En la ciudad me siento solo. Cuando vuelvo a mi ciudad natal, siento que ya no soy yo mismo", dijo.
Esa es también la razón por la que cada vez que se prepara para volver a casa, Phuc a menudo tiene una sensación de anhelo y miedo.
Espero porque hace mucho que no veo a mis padres, tengo miedo porque sé que tendré que enfrentarme a una serie de preguntas sin respuesta.
En el viaje más reciente de regreso a su ciudad natal, Phuc decidió quedarse un día más porque su madre dijo que hacía mucho tiempo que su hijo no regresaba. Pero en el cuarto día, tomó la iniciativa de comprar un billete de regreso a la ciudad de Ho Chi Minh antes de lo previsto.
En el coche, Phuc no se sintió tan aliviado como pensaba.
Abrió el teléfono y vio un mensaje de texto de su madre: "Vuelve a casa y dile a mamá".
Phúc no respondió de inmediato.
En ese momento estaba a la vez molesto y avergonzado. No quería volver a casa porque estaba cansado, pero cuando me iba, lo extrañaba", dijo.
En los días siguientes, el trabajo de Phuc se vio afectado. Se durmió tarde, no quería ver a sus amigos, muchas veces se sentaba frente a la computadora pero no se concentraba.
Llamó a casa varias veces, pero la conversación suele ser muy corta. Ambas partes parecen evitar mencionar lo que sucedió durante el viaje de regreso a casa.
Cuanto más se callaba, más incómodo se sentía Phuc. Una vez pensó en reducir el número de veces que volvía a casa para evitar las discusiones. Pero después de unos meses sin volver, él fue quien extrañó su casa.

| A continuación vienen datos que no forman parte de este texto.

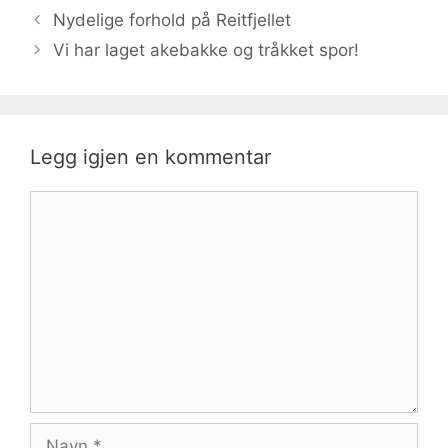
Nydelige forhold på Reitfjellet
Vi har laget akebakke og tråkket spor!
Legg igjen en kommentar
Kommentar
Navn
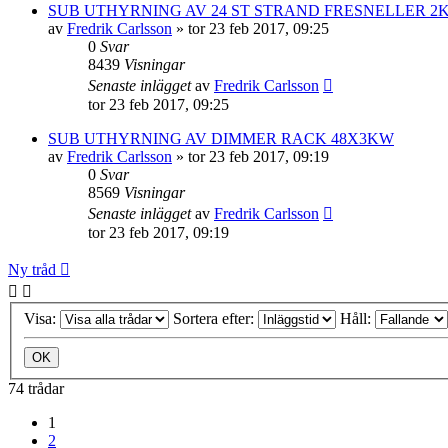
SUB UTHYRNING AV 24 ST STRAND FRESNELLER 2
av
Fredrik Carlsson
»
tor 23 feb 2017, 09:25
0
Svar
8439
Visningar
Senaste inlägget
av
Fredrik Carlsson
tor 23 feb 2017, 09:25
SUB UTHYRNING AV DIMMER RACK 48X3KW
av
Fredrik Carlsson
»
tor 23 feb 2017, 09:19
0
Svar
8569
Visningar
Senaste inlägget
av
Fredrik Carlsson
tor 23 feb 2017, 09:19
Ny tråd
Visa:
Sortera efter:
Håll:
74 trådar
1
2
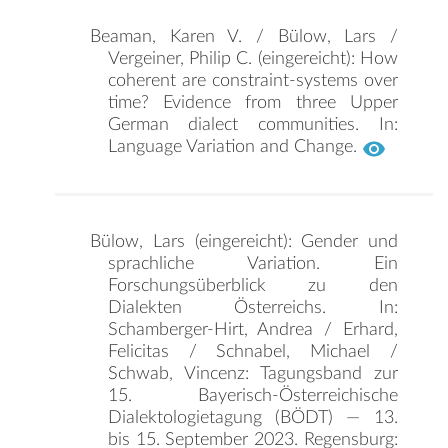
Beaman, Karen V. / Bülow, Lars /
Vergeiner, Philip C. (eingereicht): How
coherent are constraint-systems over
time? Evidence from three Upper
German dialect communities. In:
Language Variation and Change.
Bülow, Lars (eingereicht): Gender und
sprachliche Variation. Ein
Forschungsüberblick zu den
Dialekten Österreichs. In:
Schamberger-Hirt, Andrea / Erhard,
Felicitas / Schnabel, Michael /
Schwab, Vincenz: Tagungsband zur
15. Bayerisch-Österreichische
Dialektologietagung (BÖDT) — 13.
bis 15. September 2023. Regensburg:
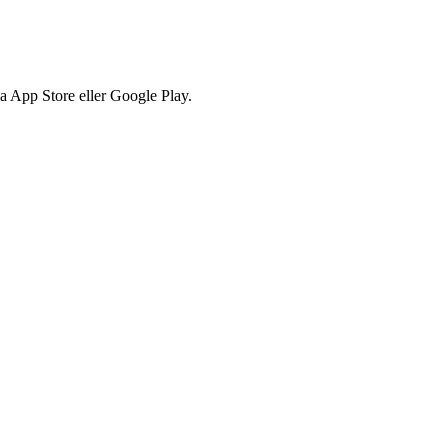
via App Store eller Google Play.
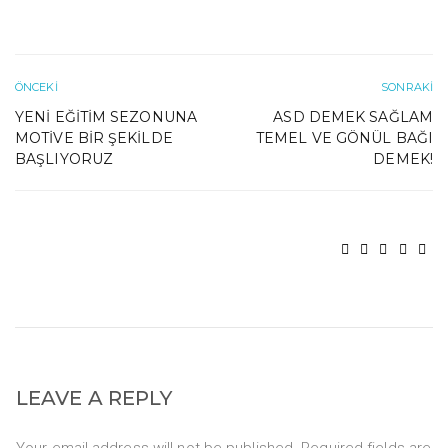
ÖNCEKI
SONRAKI
YENI EĞITIM SEZONUNA
ASD DEMEK SAĞLAM
MOTIVE BIR ŞEKILDE
TEMEL VE GÖNÜL BAĞI
BAŞLIYORUZ
DEMEK!
LEAVE A REPLY
Your email address will not be published. Required fields are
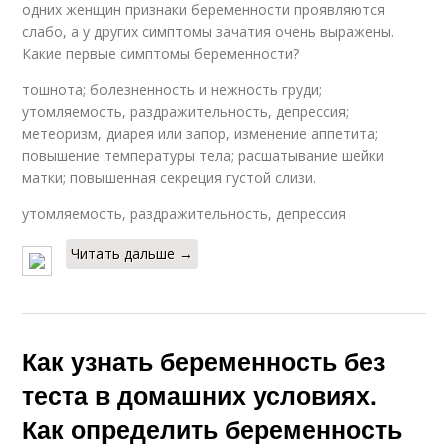
одних женщин признаки беременности проявляются
слабо, а у других симптомы зачатия очень выражены.
Какие первые симптомы беременности?
тошнота; болезненность и нежность груди;
утомляемость, раздражительность, депрессия;
метеоризм, диарея или запор, изменение аппетита;
повышение температуры тела; расшатывание шейки
матки; повышенная секреция густой слизи.
утомляемость, раздражительность, депрессия
Читать дальше →
Как узнать беременность без
теста в домашних условиях.
Как определить беременность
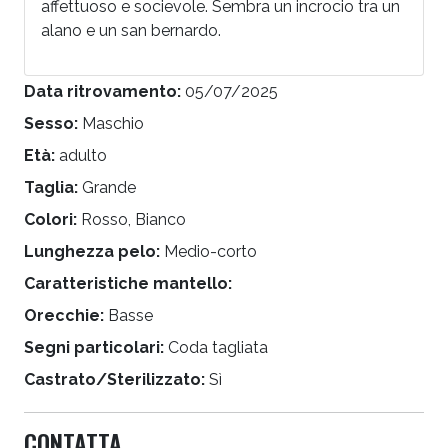
affettuoso e socievole. Sembra un incrocio tra un
alano e un san bernardo.
Data ritrovamento:
05/07/2025
Sesso:
Maschio
Età:
adulto
Taglia:
Grande
Colori:
Rosso, Bianco
Lunghezza pelo:
Medio-corto
Caratteristiche mantello:
Orecchie:
Basse
Segni particolari:
Coda tagliata
Castrato/Sterilizzato:
Sì
CONTATTA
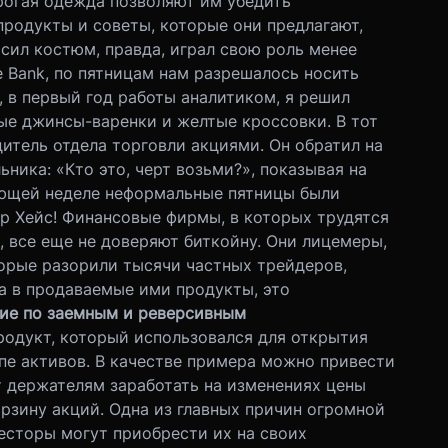
рогая одежда позволяют им убедить
продукты и советы, которые они предлагают,
осил костюм, правда, играл свою роль менее
e Bank, по пятницам нам разрешалось носить
, в первый год работы аналитиком, я решил
ые джинсы-варенки и желтые кроссовки. В тот
итель отдела торговли акциями. Он обратил на
ника: «Кто это, черт возьми?», показывая на
ующей неделе неформальные пятницы были
ур Хейс! Финансовые фирмы, в которых трудятся
 все еще не доверяют биткойну. Они лицемеры,
торые разорили тысячи частных трейдеров,
а в продаваемые ими продукты, это
ие по заемным и реверсивным
одукт, который использовался для открытия
пе активов. В качестве примера можно привести
т держателям заработать на изменениях цены
орзину акций. Одна из главных причин огромной
есторы могут приобрести их на своих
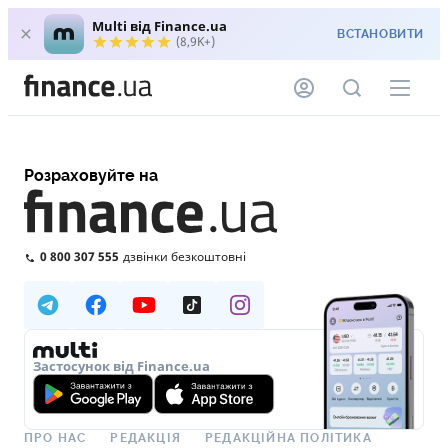
Multi від Finance.ua
ВСТАНОВИТИ
(8,9K+)
Розраховуйте на
0 800 307 555
дзвінки безкоштовні
Застосунок від Finance.ua
ПРО НАС
РЕДАКЦІЯ
РЕДАКЦІЙНА ПОЛІТИКА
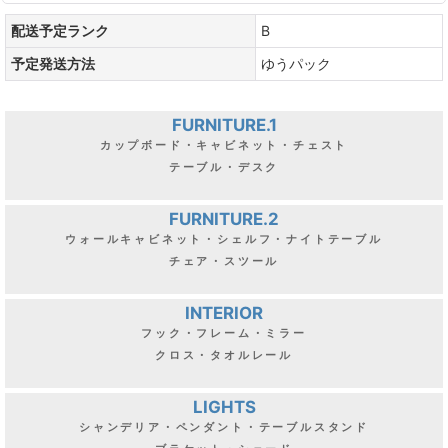
配送予定ランク
B
予定発送方法
ゆうパック
FURNITURE.1
カップボード・キャビネット・チェスト
テーブル・デスク
FURNITURE.2
ウォールキャビネット・シェルフ・ナイトテーブル
チェア・スツール
INTERIOR
フック・フレーム・ミラー
クロス・タオルレール
LIGHTS
シャンデリア・ペンダント・テーブルスタンド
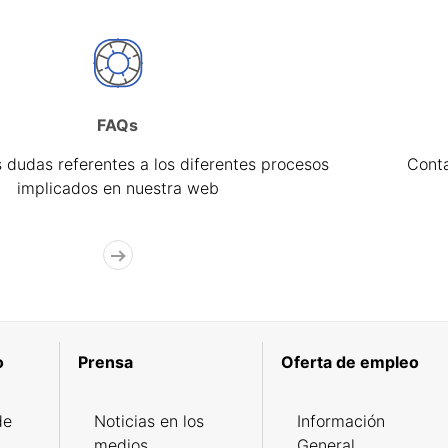
FAQs
 dudas referentes a los diferentes procesos
Cont
implicados en nuestra web
o
Prensa
Oferta de empleo
de
Noticias en los
Información
medios
General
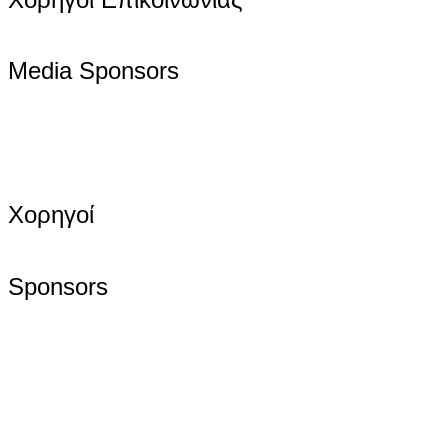
Media Sponsors
Χορηγοί
Sponsors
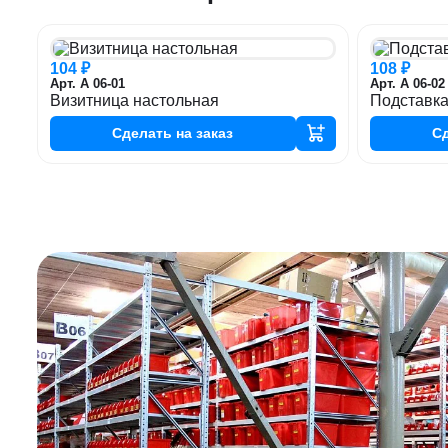
104 ₽
108 ₽
Арт. А 06-01
Арт. А 06-02
Визитница настольная
Подставка
Сделать
на заказ
С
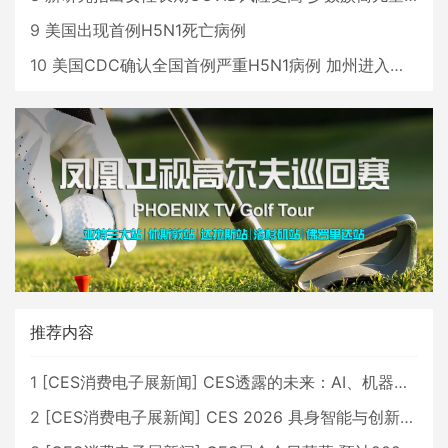
9
美国出现首例H5N1死亡病例
10
美国CDC确认全国首例严重H5N1病例 加州进入紧急状态
推荐内容
1
[
CES消费电子展新闻
]
CES透露的未来：AI、机器人与智能生活大爆发
2
[
CES消费电子展新闻
]
CES 2026 具身智能与创新领域 中国公司大放异彩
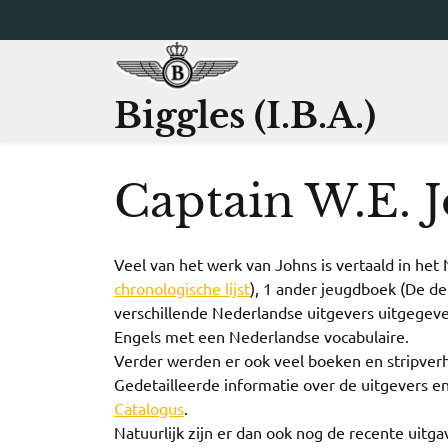
Ga
naar
de
inhoud
Biggles (I.B.A.)
Captain W.E. 
Veel van het werk van Johns is vertaald in het
chronologische lijst
), 1 ander jeugdboek (De de
verschillende Nederlandse uitgevers uitgegev
Engels met een Nederlandse vocabulaire.
Verder werden er ook veel boeken en stripver
Gedetailleerde informatie over de uitgevers en
Catalogus
.
Natuurlijk zijn er dan ook nog de recente uitga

A veces pienso que tal vez debería quedarme en la ciudad para siempre, no volver más. Pero pensar en no ver a mis padres todo el año tampoco puedo soportarlo", dijo Phúc.
Phúc está atrapado entre dos opciones que le hacen sentir incómodo: regresar a su ciudad natal es estresante, quedarse en la ciudad lo hace extrañar su hogar.
Todavía no he encontrado una solución completa.
Las siguientes veces que regresó a su ciudad natal seguían siendo un ciclo. Antes de irse, Phuc estaba emocionado. Después de unos días en casa, comenzó a sentirse sofocado. Cuando regresó a la ciudad de Ho Chi Minh, tardó unos días en calmarse.
Quizás lo más difícil no sea elegir volver o no volver. Sino que no sé cómo decirles a mis padres que también estoy tratando de vivir mi vida", dijo Phúc.
Y esa es la pregunta que Phúc todavía lleva consigo después de cada viaje en coche lejos de su ciudad natal: ¿cómo volver a casa sin sentir que está volviendo a una vieja vida, pero tampoco tener que dar la espalda a su familia?